A Assembleia dos Estados Gerais foi uma reposta medrosa dos primeiro e segundo
estados, já que viram o abalo que estava se encontrando a sociedade em geral, na
tentativa de obrigar o povo em geral a continuar pagando tributos. Em maio de 1789,
surgiu o conflito interno dos primeiro e segundo estados logo após a Assembleia no
palácio de Versalhes. Depois de alguns outros impasses, os revolucionários, ao
saírem às ruas, gritavam “Liberdade, Igualdade e Fraternidade”.
O terceiro estado (a burguesia e parte do povo) foram os reais responsáveis por esta
revolução e, em 10 de junho, uma Assembleia Nacional para que se formulasse uma
nova constituição para o país fora feita. Obviamente, o rei e o Alto Clero nem sequer
responderam, porém, em 17 de Junho, juntou-se o terceiro estado e todas as suas
vertentes uniram-se, mesmo sem resposta dos dois primeiros para elaborar a nova
constituição por conta própria. Iniciou-se a Revolução Francesa.
A economia não estava nada boa, apoiado pelo fato de que o meio ambiente não ajudava
muito, a agricultura em geral passou a se encontrar em forte queda, em decorrência
disso, fome e miséria eram latentes na maior parte do território nacional.
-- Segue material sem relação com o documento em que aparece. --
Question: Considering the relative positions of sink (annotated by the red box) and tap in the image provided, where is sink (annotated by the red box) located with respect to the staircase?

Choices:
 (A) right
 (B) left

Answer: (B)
Para piorar mais ainda a revolta do terceiro estado, o Rei Luís XVI em vez de cobrar
tributos de quem podia pagar, já que a economia se encontrava mal das pernas, acabou
por cobrar dos que não podiam. Dessa forma, em 14 de julho de 1789, toda a massa
popular inundou a Bastilha17, resultando que, em 4 de agosto, a Assembleia Nacional
instituiu diversos decretos que tirava muitos privilégios da nobreza.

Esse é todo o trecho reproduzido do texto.